1772-06-16, de Voltaire [François Marie Arouet] à Théophile Imarigeon Duvernet.

Je ne vous enverrai point, monsieur l'abbé, les pièces de vers faites en mon honneur et gloire.
Soyez très persuadé, monsieur, qu'on aimera mieux une épigramme contre moi, bonne ou mauvaise, que cent éloges. La louange endort, la satire réveille; et le monde est si rassasié de vers, que la satire même a cessé d'être amusante. On a trop de tout dans le siècle où nous sommes, et trop peu de personnes qui pensent comme vous.

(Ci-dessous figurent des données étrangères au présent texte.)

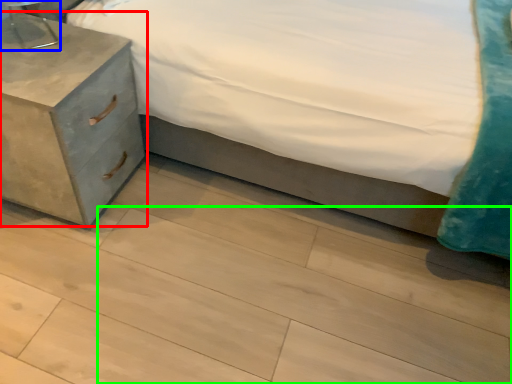 Question: Based on their relative distances, which object is nearer to nightstand (highlighted by a red box)? Choose from table lamp (highlighted by a blue box) and tile (highlighted by a green box).

Choices:
 (A) table lamp
 (B) tile

Answer: (A) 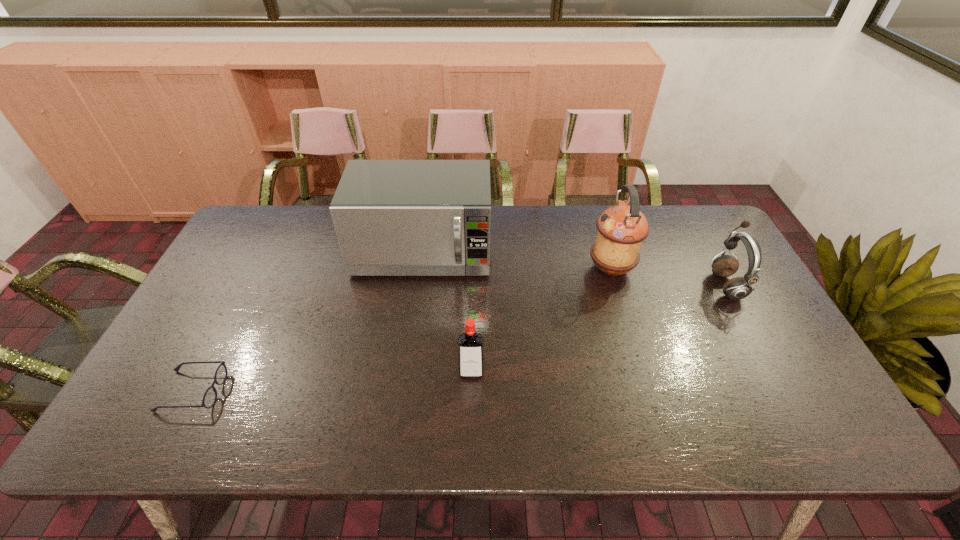 The width and height of the screenshot is (960, 540). I want to click on the fourth object from left to right, so point(621,228).

This screenshot has height=540, width=960. What are the coordinates of `microwave oven` in the screenshot? It's located at (392, 217).

Where is `earphone`? This screenshot has height=540, width=960. earphone is located at coordinates (737, 288).

Where is `vodka`? The height and width of the screenshot is (540, 960). vodka is located at coordinates (470, 343).

Locate an element on the screen. spectacles is located at coordinates (209, 399).

Locate an element on the screen. The height and width of the screenshot is (540, 960). the shortest object is located at coordinates (209, 399).

Locate an element on the screen. Image resolution: width=960 pixels, height=540 pixels. free space located 0.050m on the left of the oil lamp is located at coordinates (571, 268).

At what (x,y) coordinates should I click in order to perform the action: click on free region located with the door open on the microwave oven. Please return your answer as a coordinate pair (x, y). This screenshot has height=540, width=960. Looking at the image, I should click on (405, 380).

The width and height of the screenshot is (960, 540). I want to click on vacant region located 0.160m on the ear pads of the earphone, so click(x=659, y=285).

Locate an element on the screen. free space located on the ear pads of the earphone is located at coordinates (683, 285). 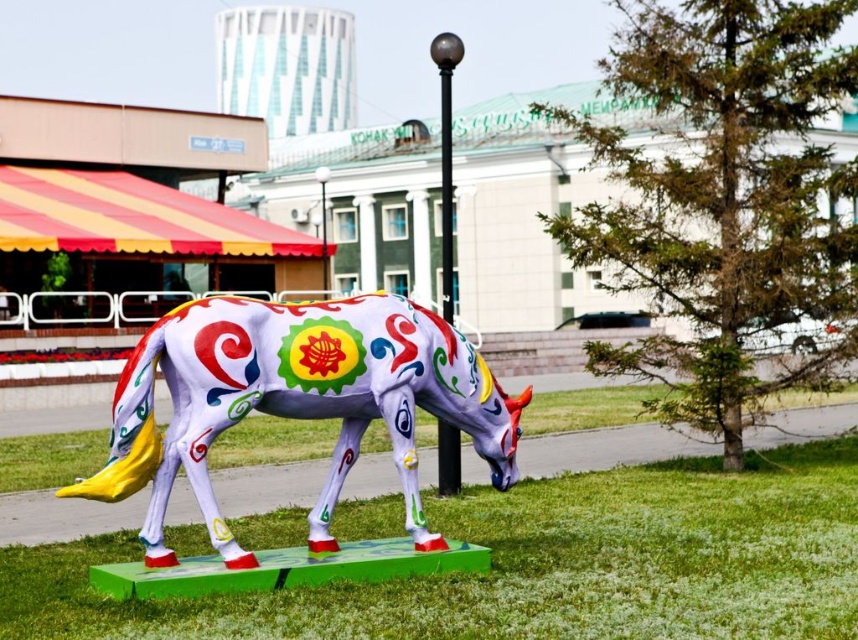 Is point (780, 593) farther from camera compared to point (144, 342)?

Yes, it is.

Is point (340, 625) positioned behind point (378, 355)?

No, (340, 625) is in front of (378, 355).

Where is `green grass at center`? green grass at center is located at coordinates (536, 564). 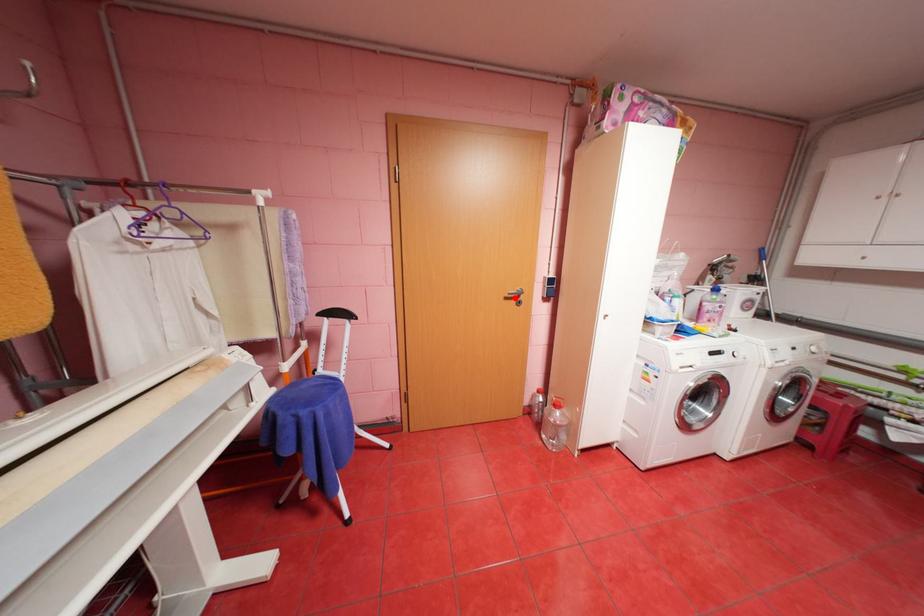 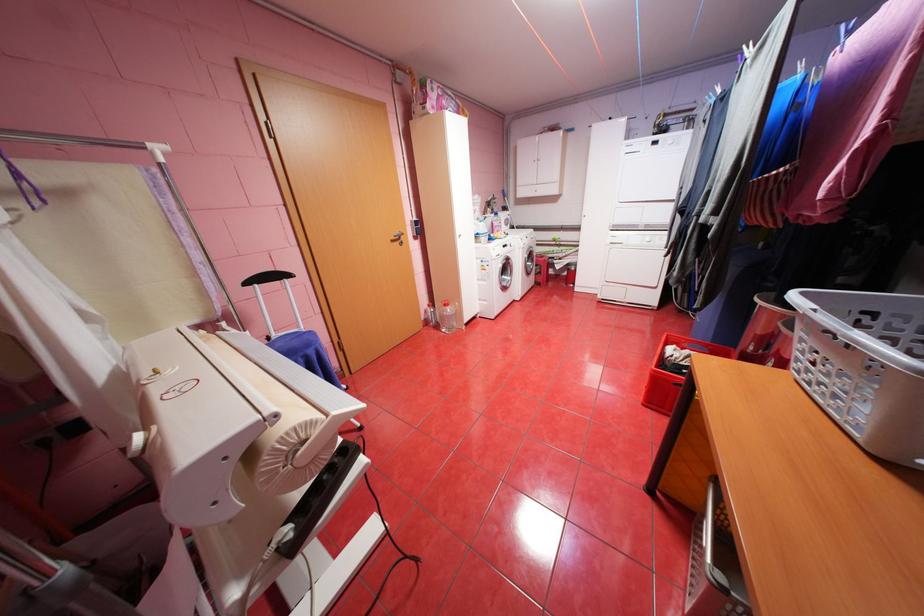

Je ne manquerai pas de présenter ma requête aux souverains du théâtre de la comédie française. Je ne connais que Lekain, mais je tenterai tout auprès des autres, supposé qu'ils jouent un ouvrage nouveau dont je leur ai fait présent, et supposé surtout que cet ouvrage dont ils n'ont pas grande opinion, ne soit pas sifflé du public, comme on me le fait craindre; car il n'y a pas moyen d'imposer une taxe, quelque légère qu'elle soit, sur ses propres troupes, quand elles ont été battues.

Soyez bien persuadé, monsieur le philosophe, de tous les sentiments dont est pénétré pour vous le vieux malade.